Saturday 7 April 2012

Yesterday with the family, I had a really nice afternoon and early evening out in Whitby North Yorkshire. We parked up at the usual place on the West Cliff and walked down to Sandsend beach to have a look at the coastal erosion of the glacial till down there. It changed considerably from several months ago and in one part of the cliff a whole 50 m section had slid from the top to the bottom. Really good! Whilst inspecting the cliff I found a rock of reddy brown sandstone which I am pretty sure is Penrith sandstone all the way back from the Permian geological period when the Eden Valley was all sand dunes and windblown rock because the UK at that time was roughly at the same latitude as the Sahara. The red in the Penrith sandstone indicates that there was little vegetation to take out the iron oxide hence leaving the sandstone coloured red the gorgeous colour I was looking at yesterday and is still in my rucksack because I have forgotten to take it out. We reckon that at the glacial speed of 1 m a day it would have taken around 240 years for that rock to travel from Shap to Whitby.
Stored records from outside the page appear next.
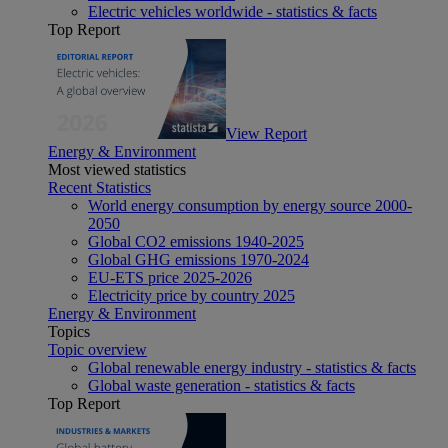
Electric vehicles worldwide - statistics & facts
Top Report
View Report
Energy & Environment
Most viewed statistics
Recent Statistics
World energy consumption by energy source 2000-
2050
Global CO2 emissions 1940-2025
Global GHG emissions 1970-2024
EU-ETS price 2025-2026
Electricity price by country 2025
Energy & Environment
Topics
Topic overview
Global renewable energy industry - statistics & facts
Global waste generation - statistics & facts
Top Report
I would have loved to have been there to see that journey.

Outside of the very exciting erosion features of the glacial till cliffs I also spotted a genuine Shap Granite which today is dug out from a quarry near Shap in Cumbria just off the M6. I have seen and read about these in my geology books but it is very exciting to find them in the field. What is it doing in Whitby! This rock was plucked out possibly from a cliff by a glacier which then took it over the Stainmore pass, where the present-day trans-Pennine route the A 66 goes, it then descended into the Vale of York and turned right to head down the Vale obviously moving towards Whitby and when the glaciation retreated around 10,000 years ago it deposited the nice little rock beastie that I saw yesterday. There is also a Shap Granite in the Museum Gardens in York which I'm pretty sure was found there many years ago and has been left as a lovely reminder of our geological and glacial past. I was talking about this rock to my family in the Gardens about a year ago and one of the Museum curators who was a geologist walked by and said it was really unusual that somebody knew what that rock was. I just glowed!

An interesting point about the movement of the glacier up and over and down the Stainmore pass is that you would not think that a glacier can go uphill but indeed they can it all depends on the height of the mountains it comes from and when all this ice just pushes into the valley before the Stainmore pass it eventually just rides up and over it a physical feature seen even today where there are glaciers. I have just thought that this could explain the very steep gradient of the West side of the Stainmore Pass as the glacier just dug into the uphill section and then forced the ice up.

Fiona was fairly fit and feisty yesterday and even though after about 2 miles she started to feel woozy an ice cream picked her up which was good, a very normal response when she is fit, and we walked down to the East jetty of Whitby harbour and joy of joys saw 2 Eider Ducks which I was pretty sure I would see but not within the harbour I thought I would see them about half a kilometre outside of the harbour in the open sea where there are mussel beds for the Eiders to dive and feed off and then surface to swallow them whole whole including the shell. They must have very good digestive systems! The two we looked at appeared very content!

As a sign of Fiona's continuing walk to health she strolled up Whitby steps in a moderately good time! Miles ran up them. However, she did look pretty wasted at the top! We then walked to the urban dwellings on the east side of the River Esk and went through a residential bit of Whitby I had never seen before a mixture of public and private housing all of which were in really good shape, lovely gardens and very nice. A lot of the public housing looked like it had gone into private ownership. A very nice part of Whitby!

By then even though I wanted to walk up and around the road bridge at the top end of Whitby, Fiona was getting quite hungry for fish and chips which we had at Hadley's which is our usual place of repose and food at teatime in Whitby. The food was really good as usual and the service courteous and fun. After this we did a swift mile walk back to the car everybody was in high spirits and good fettle and it was back home to 2 episodes of Star Trek as well as some of the fudge that Fiona insisted on buying. She bought seven pounds worth of fudge yesterday the little piggy but then again we get to enjoy some of it as well! Another great time out with my beautiful family.